Documentation

Dependencies
Data
- Using img2dataset Tool
- Packing Image-Caption Pairs
Configuring
Pareparing LLaMA 2
Training
- Logging
Evaluation
- Results
ONNX Export
- Exporting
- Inference

Dependencies

The project is developed with the following PyTorch versions:

python 3.10
torch 2.0.1
torchvision 0.15.2
torchdata 0.6.1

To install torch packages, please run

conda install pytorch==2.0.1 torchvision==0.15.2 pytorch-cuda=11.8 -c pytorch -c nvidia

To install other dependencies, please run

# for training and inference
pip install --no-cache-dir torchdata==0.6.1 fairscale nltk sentencepiece ftfy regex tqdm
pip install --no-cache-dir git+https://github.com/openai/CLIP.git

# for evaluation
pip install --no-cache-dir torchmetrics transformers

Data

We pack the image-caption pairs in WebDataset format, with the *.tar files, for both training and evaluation. In this section, we introduce two ways for downloading and saving datasets in this format.

Using img2dataset Tool

img2dataset is a python tool for downloading image-caption pairs given their URLs. It has multiple examples to show the usage for downloading the datasets like CC3M and LAION-400M. Here is an example for downloading CC3M training split:

#!/usr/bin/env bash
sed -i '1s/^/caption\turl\n/' cc3m.tsv
img2dataset --url_list cc3m.tsv --input_format "tsv" --url_col "url" --caption_col "caption" \
            --output_format webdataset --output_folder cc3m_shards --processes_count 16 --thread_count 64 \
            --image_size 512 --resize_mode keep_ratio --resize_only_if_bigger True \
            --enable_wandb False --save_metadata False --oom_shard_count 6
mv cc3m_shards cc3m_train

It is the same for downloading its validation split. After finishing the download, the cc3m root folder should be

- cc3m/
    - cc3m_train/
        - 000000.tar
        - 000001.tar
        - *.tar
    - cc3m_valid/
        - 000000.tar
        - 000001.tar

Then append the CC3M splits to the _DATASETS_META in src/loader.py:

_DATASETS_META = {
    # --- for validation ---
    "cc3m_valid": {
        "length": 12478,
        "root": "cc3m/cc3m_valid",
    },
    # --- for training ---
    "cc3m": {
        "length": 2698118,
        "root": "cc3m/cc3m_train",
    },
}

where

length: the number of image-caption pairs in the split.

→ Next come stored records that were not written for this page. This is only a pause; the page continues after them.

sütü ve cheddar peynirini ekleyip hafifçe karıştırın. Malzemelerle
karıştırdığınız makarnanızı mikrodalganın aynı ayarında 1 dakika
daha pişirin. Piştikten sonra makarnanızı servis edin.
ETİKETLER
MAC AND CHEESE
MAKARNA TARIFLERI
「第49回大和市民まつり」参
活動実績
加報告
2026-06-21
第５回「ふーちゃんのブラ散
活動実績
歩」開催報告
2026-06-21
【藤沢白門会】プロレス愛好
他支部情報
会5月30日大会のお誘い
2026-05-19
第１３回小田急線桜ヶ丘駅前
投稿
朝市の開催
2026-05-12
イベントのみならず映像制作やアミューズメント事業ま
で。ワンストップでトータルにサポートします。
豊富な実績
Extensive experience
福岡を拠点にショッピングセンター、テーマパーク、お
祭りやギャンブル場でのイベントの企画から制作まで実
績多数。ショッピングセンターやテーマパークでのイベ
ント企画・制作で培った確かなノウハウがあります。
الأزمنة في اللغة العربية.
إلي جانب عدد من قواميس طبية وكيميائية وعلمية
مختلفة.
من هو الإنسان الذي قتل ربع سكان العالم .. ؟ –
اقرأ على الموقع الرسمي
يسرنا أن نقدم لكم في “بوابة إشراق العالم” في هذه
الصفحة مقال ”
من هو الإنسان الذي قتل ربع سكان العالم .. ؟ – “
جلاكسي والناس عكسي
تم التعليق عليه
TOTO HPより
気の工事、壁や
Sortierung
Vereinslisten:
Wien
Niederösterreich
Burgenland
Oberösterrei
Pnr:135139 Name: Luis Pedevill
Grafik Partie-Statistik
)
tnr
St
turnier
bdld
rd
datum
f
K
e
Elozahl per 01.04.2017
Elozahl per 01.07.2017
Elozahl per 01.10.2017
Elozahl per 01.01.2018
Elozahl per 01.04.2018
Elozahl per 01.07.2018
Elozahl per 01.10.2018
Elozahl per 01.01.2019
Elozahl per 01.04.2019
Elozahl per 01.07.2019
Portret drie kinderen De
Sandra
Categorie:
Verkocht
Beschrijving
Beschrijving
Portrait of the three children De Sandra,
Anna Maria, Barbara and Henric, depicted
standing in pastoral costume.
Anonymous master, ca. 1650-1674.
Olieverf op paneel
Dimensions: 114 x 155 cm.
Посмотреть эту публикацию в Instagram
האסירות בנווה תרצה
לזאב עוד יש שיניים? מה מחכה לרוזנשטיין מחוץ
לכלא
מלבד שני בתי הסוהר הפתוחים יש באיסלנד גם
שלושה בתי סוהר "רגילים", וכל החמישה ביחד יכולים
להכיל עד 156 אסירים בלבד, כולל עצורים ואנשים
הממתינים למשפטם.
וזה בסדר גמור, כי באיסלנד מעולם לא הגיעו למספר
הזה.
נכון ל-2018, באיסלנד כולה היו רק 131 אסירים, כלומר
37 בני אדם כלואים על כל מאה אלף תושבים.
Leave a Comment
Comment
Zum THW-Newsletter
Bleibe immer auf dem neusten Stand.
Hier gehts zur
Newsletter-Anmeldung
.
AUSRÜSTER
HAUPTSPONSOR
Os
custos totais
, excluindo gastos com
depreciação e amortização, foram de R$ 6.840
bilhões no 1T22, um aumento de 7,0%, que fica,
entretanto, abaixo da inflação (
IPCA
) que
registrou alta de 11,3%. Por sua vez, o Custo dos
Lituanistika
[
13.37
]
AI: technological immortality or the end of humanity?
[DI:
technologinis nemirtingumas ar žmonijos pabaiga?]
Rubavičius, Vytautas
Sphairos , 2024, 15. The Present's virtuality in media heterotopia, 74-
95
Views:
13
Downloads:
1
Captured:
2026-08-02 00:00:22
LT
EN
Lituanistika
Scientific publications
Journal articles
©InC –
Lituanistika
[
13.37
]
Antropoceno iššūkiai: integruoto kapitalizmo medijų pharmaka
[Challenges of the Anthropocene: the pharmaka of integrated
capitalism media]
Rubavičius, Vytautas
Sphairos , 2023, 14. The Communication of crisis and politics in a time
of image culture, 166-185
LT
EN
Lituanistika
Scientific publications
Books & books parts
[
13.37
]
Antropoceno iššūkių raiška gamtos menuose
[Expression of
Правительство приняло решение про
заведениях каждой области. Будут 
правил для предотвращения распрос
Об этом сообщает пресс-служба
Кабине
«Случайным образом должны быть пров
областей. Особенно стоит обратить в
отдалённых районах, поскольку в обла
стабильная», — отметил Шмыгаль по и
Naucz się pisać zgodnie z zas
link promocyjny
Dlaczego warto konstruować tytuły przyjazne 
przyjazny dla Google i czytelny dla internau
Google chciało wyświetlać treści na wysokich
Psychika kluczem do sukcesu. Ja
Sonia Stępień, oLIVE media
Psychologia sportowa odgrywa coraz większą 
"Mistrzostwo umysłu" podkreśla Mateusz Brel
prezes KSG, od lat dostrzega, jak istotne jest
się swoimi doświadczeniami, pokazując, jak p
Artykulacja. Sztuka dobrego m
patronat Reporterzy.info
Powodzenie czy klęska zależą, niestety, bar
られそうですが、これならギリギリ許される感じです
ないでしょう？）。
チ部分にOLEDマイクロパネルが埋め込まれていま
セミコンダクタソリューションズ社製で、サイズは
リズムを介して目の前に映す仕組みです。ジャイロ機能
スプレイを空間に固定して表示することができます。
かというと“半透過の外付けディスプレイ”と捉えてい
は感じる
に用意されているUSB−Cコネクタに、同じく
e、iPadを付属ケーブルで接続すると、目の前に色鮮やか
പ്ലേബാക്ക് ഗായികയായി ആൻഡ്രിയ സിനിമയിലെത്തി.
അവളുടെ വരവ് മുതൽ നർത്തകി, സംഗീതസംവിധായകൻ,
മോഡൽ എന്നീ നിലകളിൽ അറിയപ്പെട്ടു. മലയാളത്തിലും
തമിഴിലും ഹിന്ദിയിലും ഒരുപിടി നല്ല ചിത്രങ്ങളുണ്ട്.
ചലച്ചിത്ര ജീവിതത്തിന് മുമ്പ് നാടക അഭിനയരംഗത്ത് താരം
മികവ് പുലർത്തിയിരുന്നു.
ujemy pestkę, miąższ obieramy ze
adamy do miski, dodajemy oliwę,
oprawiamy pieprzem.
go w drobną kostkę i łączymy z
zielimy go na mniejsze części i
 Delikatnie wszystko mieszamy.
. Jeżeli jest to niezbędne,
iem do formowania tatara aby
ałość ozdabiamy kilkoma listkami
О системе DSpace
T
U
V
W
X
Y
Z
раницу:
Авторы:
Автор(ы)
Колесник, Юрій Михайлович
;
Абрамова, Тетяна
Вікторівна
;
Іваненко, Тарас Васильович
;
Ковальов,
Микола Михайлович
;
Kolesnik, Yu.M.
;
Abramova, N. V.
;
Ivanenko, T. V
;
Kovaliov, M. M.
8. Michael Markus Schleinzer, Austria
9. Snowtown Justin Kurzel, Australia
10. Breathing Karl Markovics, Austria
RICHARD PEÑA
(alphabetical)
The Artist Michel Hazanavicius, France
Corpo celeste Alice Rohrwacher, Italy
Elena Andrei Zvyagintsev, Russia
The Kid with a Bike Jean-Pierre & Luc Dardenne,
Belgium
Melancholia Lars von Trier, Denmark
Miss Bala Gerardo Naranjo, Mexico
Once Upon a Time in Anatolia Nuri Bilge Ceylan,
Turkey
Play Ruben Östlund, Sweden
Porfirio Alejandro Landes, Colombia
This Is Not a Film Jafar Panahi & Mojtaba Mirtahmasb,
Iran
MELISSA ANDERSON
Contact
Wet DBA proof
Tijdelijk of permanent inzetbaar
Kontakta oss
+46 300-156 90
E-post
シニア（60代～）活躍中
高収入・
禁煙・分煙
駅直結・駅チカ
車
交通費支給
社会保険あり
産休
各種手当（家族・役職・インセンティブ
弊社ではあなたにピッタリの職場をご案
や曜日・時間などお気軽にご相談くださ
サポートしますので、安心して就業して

Packing Image-Caption Pairs

While other datasets, like OpenImages V7 and Visual Genome, have isolated caption files and separated image folders. Thus, we need to write a customized script to reorganize them into the WebDataset structure. Here we use COCO as an example to demonstrate each step of packing data from scratch.

After downloading its 2017 train/val annotations and images in the root folder coco, we have the directory structure as:

- coco/
    - annotations/
        - captions_train2017.json
        - captions_val2017.json
    - train2017/
        - 000000000009.jpg
        - *.jpg
    - val2017/
        - 000000000139.jpg
        - *.jpg

We have a simple script src/data/mscoco_to_wds.py for reorganizing val2017 pairs into a new folder coco_valid. Then run

python data/mscoco_to_wds.py

Under the new folder coco_valid and coco_train, it has multiple subfolders, each subfolder has a same number of triplets of json, txt, and jpg:

- coco/
    - coco_valid/
        - 00000
            - 000000000139.jpg
            - 000000000139.json
            - 000000000139.txt
            - *.jpg/json/txt
        - 00001
            - *.jpg/json/txt
    - coco_train/
        - 00000
            - *.jpg/json/txt
        - 00001
        - *

where

json file: one line of image information {"path": "000000000139.jpg", "cap": "A woman stands in the dining area at the table. A room with chairs, a table, and a woman in it. A woman standing in a kitchen by a window A person standing at a table in a room. A living area with a television and a table", "split": "val2017"};
txt file: one line of caption A woman stands in the dining area at the table. A room with chairs, a table, and a woman in it. A woman standing in a kitchen by a window A person standing at a table in a room. A living area with a television and a table;
jpg file: the corresponding image file.

Then, make tar -cf for those subfolders:

- coco_valid/
    - 00000.tar
    - 00001.tar
- coco_train/
    - 00000.tar
    - 00001.tar
    - *.tar

Finally, append the dataset COCO to the _DATASETS_META in src/loader.py:

_DATASETS_META = {
    # --- for validation ---
    "cc3m_valid": {
        "length": 12478,
        "root": "cc3m/cc3m_valid",
    },
    "coco_valid": {
        "length": 5000,
        "root": "coco/coco_valid",
    },
    # --- for training ---
    "cc3m": {
        "length": 2698118,
        "root": "cc3m/cc3m_train",
    },
    "coco": {
        "length": 118287,
        "root": "coco/coco_train",
    },
}

For any other datasets, it is easy to write scripts to reorganize them into the aformentioned structure.

Configuring

We use src/configs/config_base.py to configure all hyper-parameters for experiments. To better maintain the different settings for different experiments, we won't modify the base config file. Instead, we create a new configuration file for each experiment, which only has the different settings from the base config file, for example, src/configs/config_g3m.py.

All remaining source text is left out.